Hanjin Shipping Co, the South Korean container line that sought bankruptcy protection last month, received a court advisory to return all chartered vessels to cut costs while the company is in the midst of reducing its fleet.
Giving the ships back to the owners makes sense as they were chartered at high rates, a spokesman at the Seoul Central District Court said yesterday, declining to be identified in accordance with court practices.
Hanjin estimates it might face penalties of about US$1.7 billion for the early return, but the contracts could be renegotiated if the company is revived, the spokesman said.
Hanjin declined in an e-mail to comment on the court’s recommendation.
The district court is hearing Hanjin’s application for receivership and will decide whether it can be resuscitated or should be liquidated.
A collapse of the firm will probably spark fresh consolidation among container lines as they attempt to ride out shock waves faced by the industry, Germany’s No. 1 carrier Hapag-Lloyd AG said last week.
Hanjin has already returned four box movers and three bulk carriers to their owners, and plans to remove 13 more container carriers, the company said in an e-mail earlier yesterday.
In addition, one ship owner has informed the company that it plans to take back a container ship.

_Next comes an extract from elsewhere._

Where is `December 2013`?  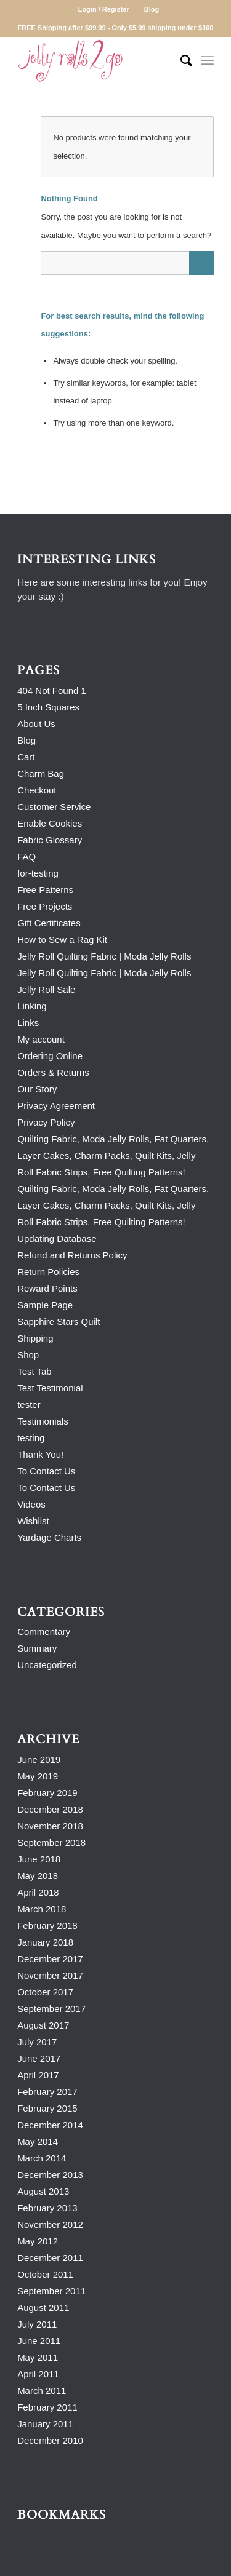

Of the Seoul-based liner’s 97 container ships, 60 were chartered, while among its 44 bulk ships, 23 were leased as of Sept. 11.
The bankruptcy filing by the South Korean company, which controlled 2.9 percent share of the global container ship traffic, threw supply chains in turmoil during peak season when retailers look to stock up warehouses and shelves to prepare for the year’s biggest holiday sales — Thanksgiving and Christmas.
About 30 percent of Hanjin’s container ships have completed unloading, according to the company’s Web site, while 34 are still stranded at sea and 35 are to return to South Korea.
In a setback to revival efforts, the board of Korean Air Lines Co, the biggest shareholder of Hanjin, failed to reach a resolution when it met pm Sunday to discuss ways to expedite the injection of 60 billion won (US$54 million) it had pledged earlier.
The board of the airline plans to meet again, but has not settled on a date, a Korean Air spokesman said.
The airline is discussing new measures to ease the disruption, Yonhap News reported yesterday, citing people it did not name.
The Wall Street Journal reported on Friday that Hanjin is working on a plan that requires more than halving its fleet, and the most likely scenario is that it will be liquidated.
The nation’s Financial Services Commission had on Sept. 1 said the possibility of liquidation cannot be ruled out.
A representative for Hanjin declined to comment.
Shares of the company dropped 1.9 percent to close at 1,260 won in Seoul yesterday. The stock has slid 65 percent this year, compared with a 2.8 percent gain in the benchmark KOSPI.